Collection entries

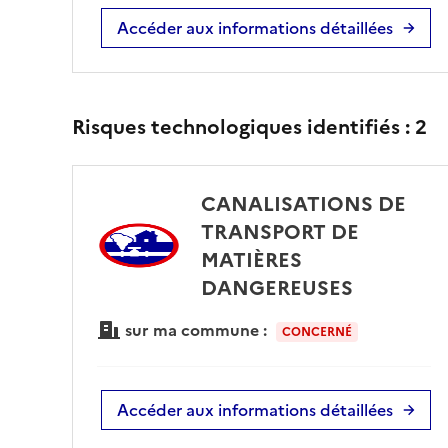
Accéder aux informations détaillées
Risques technologiques identifiés :
2
CANALISATIONS DE
TRANSPORT DE
MATIÈRES
DANGEREUSES
sur ma commune :
CONCERNÉ
Accéder aux informations détaillées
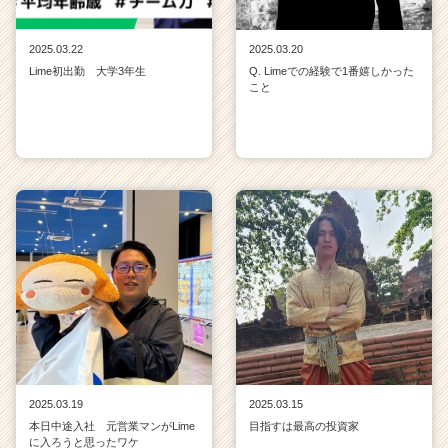
2025.03.22
2025.03.20
Lime初出勤 大学3年生
Q. Limeでの経験で1番嬉しかった
こと
2025.03.19
2025.03.15
本日中途入社 元営業マンがLime
目指すは最高の投資家
に入ろうと思ったワケ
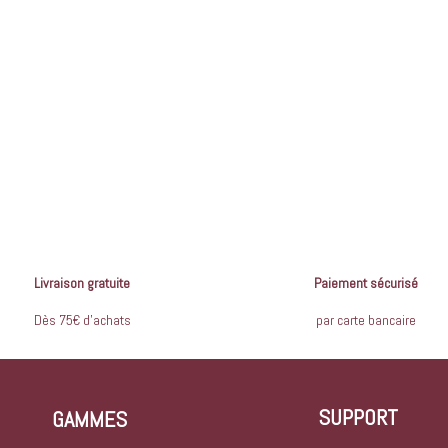
Livraison gratuite
Paiement sécurisé
Dès 75€ d’achats
par carte bancaire
SUPPORT
GAMMES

• [Work required]
Could you return all of the entries above exactly, without any images?

• [Completed task]
Accéder aux informations détaillées
Risques technologiques identifiés :
2
CANALISATIONS DE
TRANSPORT DE
MATIÈRES
DANGEREUSES
sur ma commune :
CONCERNÉ
Accéder aux informations détaillées
2025.03.22
2025.03.20
Lime初出勤 大学3年生
Q. Limeでの経験で1番嬉しかった
こと
2025.03.19
2025.03.15
本日中途入社 元営業マンがLime
目指すは最高の投資家
に入ろうと思ったワケ
Livraison gratuite
Paiement sécurisé
Dès 75€ d’achats
par carte bancaire
SUPPORT
GAMMES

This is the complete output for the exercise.